This is going to be an eating disorder post mostly.
I consider myself pretty much recovered from bulimia.. compulsive eating still can be a problem.. mostly I eat so I don't get sick when I drink. Definitely not a recovered alcoholic.
I still have some weird things. My biggest one is especially since I moved into my apartment and lived alone is that I hate wasting food. This is kind of illogical when I wasted a lot of food when I was bulimic. Eating and purging is wasteful, but that didn't bother me much.
What I hate is buying food and having it go bad because I didn't eat it.This happens sometimes because I eat at restaurants too much. It happens if I buy too much of something. It mostly happens because I go through phases.
I'll like yogurt for a while and then stop eating it. I like milk, but for a long time since ED I only ate cereal dry.. so no point buying milk. No point buying yogurt.
Then there's fruit and vegetables. When I was at my worst, fruit scared me. Not exactly because of calories or sugar, I hated anything that did not come from a box or package with nutrition facts. I'd look up calories online, and I'd find myself actually measuring an apple or a plum with a ruler so I could be more accurate. Also odd because some of my safe foods were not packaged. Like I ate a lot of bagels. I think because I could take forever to eat them. Peel off the outside first. Then tear up the inside.. major ED behaviors.
In treatment I had to eat fruit. There the challenge was when the only option was fruit cups with fruit packaged in anything other than water or containing added sugar. When I went home, I was supposed to eat fruit as an evening snack.. I finally negotiated with my dietitian that I could substitute a starch (this was an exchange system). And when I got out, I ate fruit if my parents served it as a meal and I ate one type of apple.
I was never good at challenging my old rules even in recovery. When I was sick, I only ate vanilla flavored yogurt because it had I think 10 less calories than the fruit ones. And fruit just wasn't something I bought or got excited about. I'd buy some occasionally.. mainly weird ones like pluots. Then they'd tend to go bad in the fridge.

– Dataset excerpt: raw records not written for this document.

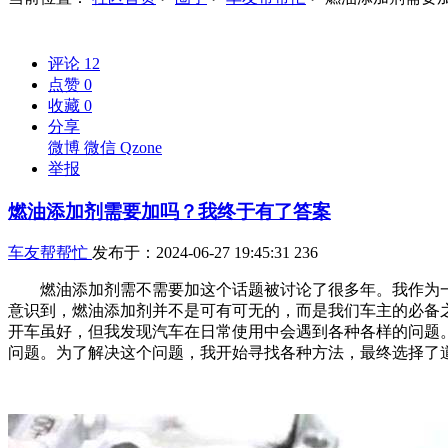
评论
12
点赞
0
收藏
0
分享
微博
微信
Qzone
举报
燃油添加剂需要加吗？我终于有了答案
车友帮帮忙
发布于：2024-06-27 19:45:31
236
燃油添加剂需不需要加这个话题被讨论了很多年。我作为一
意识到，燃油添加剂并不是可有可无的，而是我们车主的必备
开车虽好，但我发现汽车在日常使用中会遇到各种各样的问题
问题。为了解决这个问题，我开始寻找各种方法，最终选择了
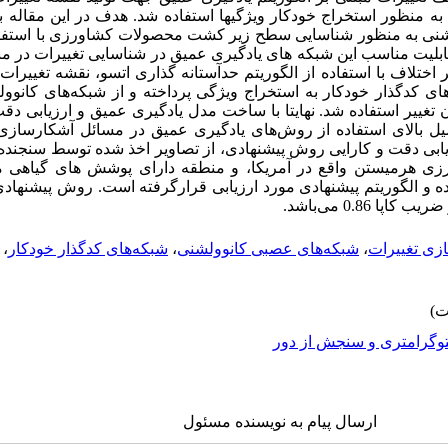
به‌ منظور استخراج خودکار ویژگی­ها استفاده شد. هدف در این مقاله ب
وشنی به منظور شناسایی سطح زیر کشت محصولات کشاورزی با استفاد
قابلیت مناسب این شبکه های یادگیری عمیق در شناسایی تغییرات در م
‌های کدگذار خودکار به استخراج ویژگی پرداخته و از شبکه‌های کانو
 تغییر استفاده شد. نهایتا با ساخت مدل یادگیری عمیق و ارزیابی دقت
سیل بالای استفاده از روش‌های یادگیری عمیق در مسائل آشکارسازی ت
یابی دقت و کارایی روش پیشنهادی، از تصاویر اخذ شده توسط سنجنده 
زی هرمیستن واقع در آمریکا، و منطقه دارای پوشش های گیاهی م
ه و الگوریتم پیشنهادی مورد ارزیابی قرارگرفته است. روش پیشنهاد
زی تغییرات
،
شبکه‌های عصبی کانوولشنی
،
شبکه‌های کدگذار خودکار
،
وگرامتری و سنجش از دور
ارسال پیام به نویسنده مسئول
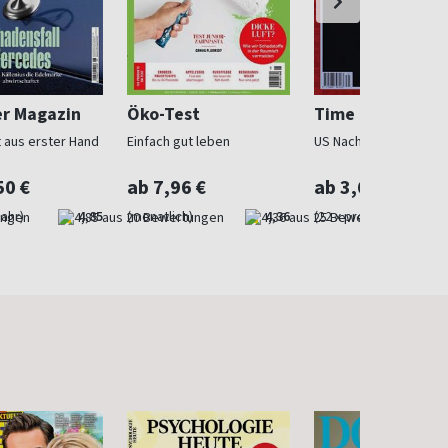
r Magazin
Öko-Test
Time Magazine
t aus erster Hand
Einfach gut leben
US Nachrichtenmagazi
50 €
ab 7,96 €
ab 3,63 €
Jahr)
4,85
(monatlich)
4,36
(22 x pro Jahr)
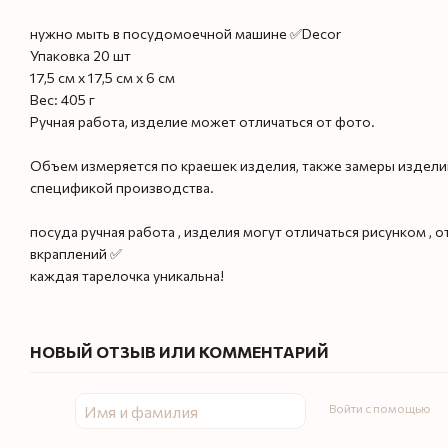
нужно мыть в посудомоечной машине ✅Decor
Упаковка 20 шт
17,5 см х 17,5 см х 6 см
Вес: 405 г
Ручная работа, изделие может отличаться от фото.
Объем измеряется по краешек изделия, также замеры изделий 
спецификой производства.
посуда ручная работа , изделия могут отличаться рисунком , 
вкраплений ✅
каждая тарелочка уникальна!
НОВЫЙ ОТЗЫВ ИЛИ КОММЕНТАРИЙ
Войти с помощью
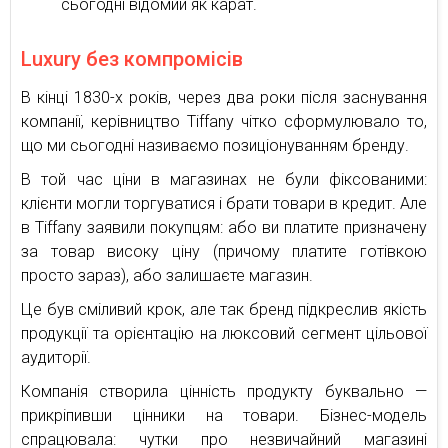
сьогодні відомий як карат.
Luxury без компромісів
В кінці 1830-х років, через два роки після заснування
компанії, керівництво Tiffany чітко сформулювало то,
що ми сьогодні називаємо позиціонуванням бренду.
В той час ціни в магазинах не були фіксованими:
клієнти могли торгуватися і брати товари в кредит. Але
в Tiffany заявили покупцям: або ви платите призначену
за товар високу ціну (причому платите готівкою
просто зараз), або залишаєте магазин.
Це був сміливий крок, але так бренд підкреслив якість
продукції та орієнтацію на люксовий сегмент цільової
аудиторії.
Компанія створила цінність продукту буквально —
прикріпивши цінники на товари. Бізнес-модель
спрацювала: чутки про незвичайний магазині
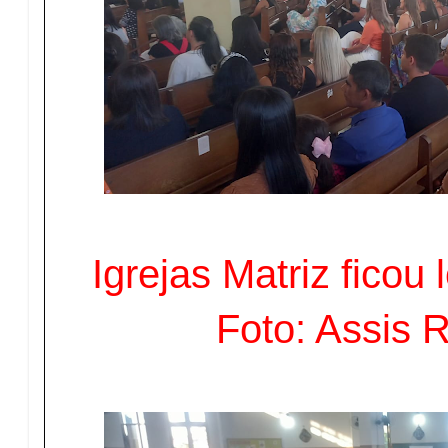
Igrejas Matriz ficou l
Foto: Assis 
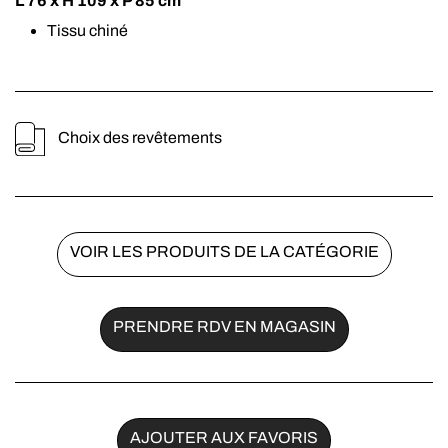
L 76 x H 109 x P 85 cm
Tissu chiné
Choix des revêtements
VOIR LES PRODUITS DE LA CATÉGORIE
PRENDRE RDV EN MAGASIN
AJOUTER AUX FAVORIS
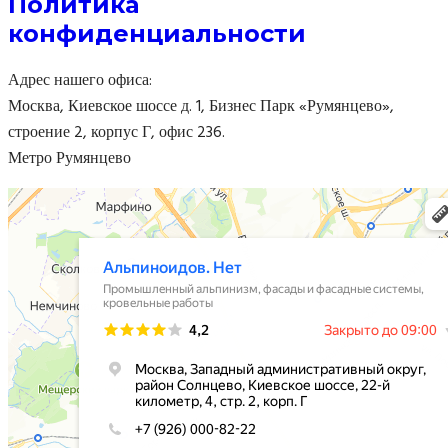
Политика
конфиденциальности
Адрес нашего офиса:
Москва, Киевское шоссе д. 1, Бизнес Парк «Румянцево»,
строение 2, корпус Г, офис 236.
Метро Румянцево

When I moved out, this has gotten progressively worse. Especially when the drinking started, I started eating all frozen food or canned soup or boxed mac & cheese. I didn't buy milk. I didn't buy fresh fruit or vegetables. I'd buy yogurt and never eat it. I stopped buying yogurt. I never bought bread.
None of this was really ED related anymore. I remember the last time I bought fresh vegetables was for a class at school.
To make that make sense. I was taking a class on using an electron microscope. From left to right: Broccoli Green Bean Celery
I haven't managed fresh vegetables yet, but I have been so proud of myself to buy fruit. A while ago it was apples. Then a month or so ago I bought strawberries. Today I bought bananas. I also buy milk now. I eat cereal with milk on it.
I still mostly east frozen food because my kitchen is a mess. It's filled with empty vodka bottles and empty food packages. Still, fruits is a challenge I've managed. Milk is one I've managed. I feel like buying yogurt, but I haven't managed that yet. I stare at it and remember that I actually have one yogurt in my refrigerator that expired before I ate it.
So yeah, wasting food upsets me. Spending money on food upsets me. I am ok buying vodka if it's the cheapest one. I buy food, but I hate seeing the price. I'm weird about spending money on clothes, but that's another issue.
I get upset over wasting food as well, mostly because I feel a lot of guilt about wasting money. Fruits and veggies used to scare me too, for the same reason, that they didn't come with nutritional info, until I started obsessively weighing my food. I swear, my food scales are the only reason I'm comfortable eating 99% of the foods I do.
ReplyDeleteDo you eat frozen veggies, to prevent them spoiling? I find myself using them over fresh most of the time anyway.
And I really liked your 'five alive' suggestion! I'm trying to come up with a list but struggling. I mean, I can't guarantee I'll even brush my hair everyday. It was helpful though, thank you.